Feuer und Flamme 02.04.2009 - 15:07
Die Schikanen der Bahn reißen nicht ab - ob Nazimitarbeiter in Freiburg die mit geschichtsrevisionistischen Aussagen auf sich aufmerksam machen (diese wurden immerhin auf Beschwerde abgezogen), den unglaublichen Kosten oder dem angestrebten Verbot von Fotoaufnahmen nun auch noch dies.
Die Deutsche Bahn macht deutlich klar, dass ihnen ein Einblick auf die Rolle der Reichsbahn bei den Deportationen mehr als ein Dorn im Auge ist - sie bekämpfen den Zug der Erinnerung offensichtlich. Die DB ist ein rücksichtslos profitorientiertes Unternehmen, das lieber ihre Geschichte verschweigt, anstatt sich mit dieser kritisch auseinander zu setzen.

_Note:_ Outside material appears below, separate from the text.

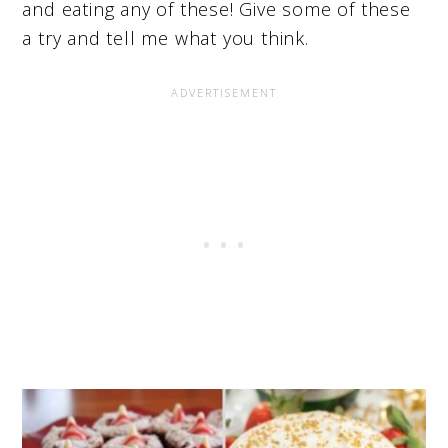
and eating any of these! Give some of these
a try and tell me what you think.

Wir können uns das nicht bieten lassen, organisieren wir uns, üben wir Druck auf die Deutsche Bahn aus!

bahnarbeiter

........ 02.04.2009 - 17:59
Also, in Freiburg ist mir ein solcher Vorfall nicht aufgefallen.
Vielleicht ist "Feuer und Flamme" ein Fehler unterlaufen und meint Offenburg.
Dort haben zwei MitarbeiterInnen (ein Mann und eine Frau) eine Zugbegleiterin angeschoben, ob sie denn "das glauben" würde, was die Ausstellung da erzählt und dass "das mit den Juden" gar nicht wahr sein könne. Nach der Androhung einer Anzeige war zumindest die Frau ganz plötzlich anderer Meinung...
Übrigens waren die Beiden netten Personen wegen dem Natogipfel vor Ort...
Die bekamen dann vom Bahnhofsmanager verboten, sich PassantInnen gegenüber zum Zug der Erinnerung zu äußern und mussten sich vom Gleis fernhalten.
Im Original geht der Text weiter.